Stored items from a collection:
__________________________________________________

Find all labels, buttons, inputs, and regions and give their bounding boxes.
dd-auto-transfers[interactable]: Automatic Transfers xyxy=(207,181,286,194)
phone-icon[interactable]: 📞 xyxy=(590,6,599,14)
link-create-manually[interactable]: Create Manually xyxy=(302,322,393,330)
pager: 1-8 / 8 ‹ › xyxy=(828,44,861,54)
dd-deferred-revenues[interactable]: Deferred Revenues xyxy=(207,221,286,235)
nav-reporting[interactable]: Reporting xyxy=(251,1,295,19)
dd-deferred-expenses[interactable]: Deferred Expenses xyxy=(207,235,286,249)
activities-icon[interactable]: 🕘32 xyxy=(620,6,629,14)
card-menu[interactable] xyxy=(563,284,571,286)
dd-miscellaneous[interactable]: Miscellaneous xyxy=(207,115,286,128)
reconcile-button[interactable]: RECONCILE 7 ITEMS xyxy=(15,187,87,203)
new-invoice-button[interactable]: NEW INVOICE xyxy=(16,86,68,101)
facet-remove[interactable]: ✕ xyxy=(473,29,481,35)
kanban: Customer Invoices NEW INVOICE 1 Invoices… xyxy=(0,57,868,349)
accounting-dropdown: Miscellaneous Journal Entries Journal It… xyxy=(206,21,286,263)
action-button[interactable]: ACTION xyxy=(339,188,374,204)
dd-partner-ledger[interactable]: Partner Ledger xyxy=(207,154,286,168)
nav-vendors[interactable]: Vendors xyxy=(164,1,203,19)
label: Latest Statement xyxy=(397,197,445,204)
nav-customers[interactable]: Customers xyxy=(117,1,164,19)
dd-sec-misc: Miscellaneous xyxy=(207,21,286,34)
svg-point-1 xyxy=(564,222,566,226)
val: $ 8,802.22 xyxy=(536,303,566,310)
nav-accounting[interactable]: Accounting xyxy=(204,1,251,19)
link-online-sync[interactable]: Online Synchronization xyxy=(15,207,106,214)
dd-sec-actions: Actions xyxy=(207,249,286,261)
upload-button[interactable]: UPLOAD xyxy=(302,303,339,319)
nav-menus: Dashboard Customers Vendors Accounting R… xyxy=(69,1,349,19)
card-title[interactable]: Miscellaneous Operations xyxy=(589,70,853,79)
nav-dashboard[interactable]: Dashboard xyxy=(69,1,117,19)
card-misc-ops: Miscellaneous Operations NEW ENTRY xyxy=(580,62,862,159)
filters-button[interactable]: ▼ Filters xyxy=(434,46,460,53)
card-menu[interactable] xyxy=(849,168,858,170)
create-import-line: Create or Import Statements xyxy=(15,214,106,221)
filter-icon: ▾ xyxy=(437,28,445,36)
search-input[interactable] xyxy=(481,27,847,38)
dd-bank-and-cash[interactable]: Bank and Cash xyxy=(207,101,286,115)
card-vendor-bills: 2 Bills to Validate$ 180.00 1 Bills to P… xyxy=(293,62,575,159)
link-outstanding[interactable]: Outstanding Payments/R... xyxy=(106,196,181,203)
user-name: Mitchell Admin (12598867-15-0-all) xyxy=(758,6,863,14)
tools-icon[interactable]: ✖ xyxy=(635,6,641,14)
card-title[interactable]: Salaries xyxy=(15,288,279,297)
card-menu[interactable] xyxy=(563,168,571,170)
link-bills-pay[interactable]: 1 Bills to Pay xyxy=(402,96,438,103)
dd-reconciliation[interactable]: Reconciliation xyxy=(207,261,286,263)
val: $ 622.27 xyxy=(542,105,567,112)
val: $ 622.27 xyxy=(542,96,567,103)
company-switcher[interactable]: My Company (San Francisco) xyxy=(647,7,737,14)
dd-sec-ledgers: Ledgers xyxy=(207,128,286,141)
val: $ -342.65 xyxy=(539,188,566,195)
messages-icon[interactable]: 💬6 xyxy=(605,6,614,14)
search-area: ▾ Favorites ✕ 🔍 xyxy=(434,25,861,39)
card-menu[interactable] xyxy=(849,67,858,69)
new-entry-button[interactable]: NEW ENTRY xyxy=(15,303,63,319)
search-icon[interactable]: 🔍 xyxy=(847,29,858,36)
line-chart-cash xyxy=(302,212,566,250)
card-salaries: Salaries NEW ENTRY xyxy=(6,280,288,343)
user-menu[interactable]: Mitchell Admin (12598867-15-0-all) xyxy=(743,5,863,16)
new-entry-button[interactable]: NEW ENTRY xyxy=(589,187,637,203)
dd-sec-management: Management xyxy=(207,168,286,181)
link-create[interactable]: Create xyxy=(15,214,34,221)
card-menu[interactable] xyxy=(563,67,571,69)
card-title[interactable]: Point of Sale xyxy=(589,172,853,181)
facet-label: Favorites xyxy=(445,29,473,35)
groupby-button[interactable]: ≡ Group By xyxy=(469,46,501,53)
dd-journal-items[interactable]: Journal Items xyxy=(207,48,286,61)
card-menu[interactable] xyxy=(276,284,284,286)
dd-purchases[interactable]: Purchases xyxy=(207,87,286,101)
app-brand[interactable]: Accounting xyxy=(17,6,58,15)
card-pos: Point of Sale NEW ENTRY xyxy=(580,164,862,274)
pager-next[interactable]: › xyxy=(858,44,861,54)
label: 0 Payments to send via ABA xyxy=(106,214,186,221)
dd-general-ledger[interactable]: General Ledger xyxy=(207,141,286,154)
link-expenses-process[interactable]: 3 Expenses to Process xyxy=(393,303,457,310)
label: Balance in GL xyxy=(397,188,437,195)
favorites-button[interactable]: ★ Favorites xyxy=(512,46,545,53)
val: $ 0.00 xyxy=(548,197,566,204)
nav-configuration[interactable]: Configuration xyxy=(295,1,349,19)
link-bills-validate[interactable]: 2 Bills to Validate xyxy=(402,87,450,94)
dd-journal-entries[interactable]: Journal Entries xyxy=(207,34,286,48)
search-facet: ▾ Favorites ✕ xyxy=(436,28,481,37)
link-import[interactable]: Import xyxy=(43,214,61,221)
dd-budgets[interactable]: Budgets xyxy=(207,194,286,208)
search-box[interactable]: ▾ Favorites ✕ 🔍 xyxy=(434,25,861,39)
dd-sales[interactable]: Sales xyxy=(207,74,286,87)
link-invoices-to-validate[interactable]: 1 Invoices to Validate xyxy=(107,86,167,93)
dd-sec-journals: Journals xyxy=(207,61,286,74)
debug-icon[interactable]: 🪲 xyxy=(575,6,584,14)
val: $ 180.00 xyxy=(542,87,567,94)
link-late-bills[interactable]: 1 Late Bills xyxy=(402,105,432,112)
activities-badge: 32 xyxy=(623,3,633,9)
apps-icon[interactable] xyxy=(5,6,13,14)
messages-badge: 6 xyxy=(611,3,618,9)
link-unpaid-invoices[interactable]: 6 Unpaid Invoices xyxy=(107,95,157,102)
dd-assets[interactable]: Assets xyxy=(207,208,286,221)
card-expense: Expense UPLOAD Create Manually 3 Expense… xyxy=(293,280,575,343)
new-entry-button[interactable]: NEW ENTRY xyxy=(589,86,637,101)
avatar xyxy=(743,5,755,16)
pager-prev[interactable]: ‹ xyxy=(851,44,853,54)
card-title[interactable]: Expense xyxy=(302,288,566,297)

__________________________________________________

(Exercise): The word "Payments" appears on some lines of the data above; count those lines and return only the number.

(Answer to this task): 2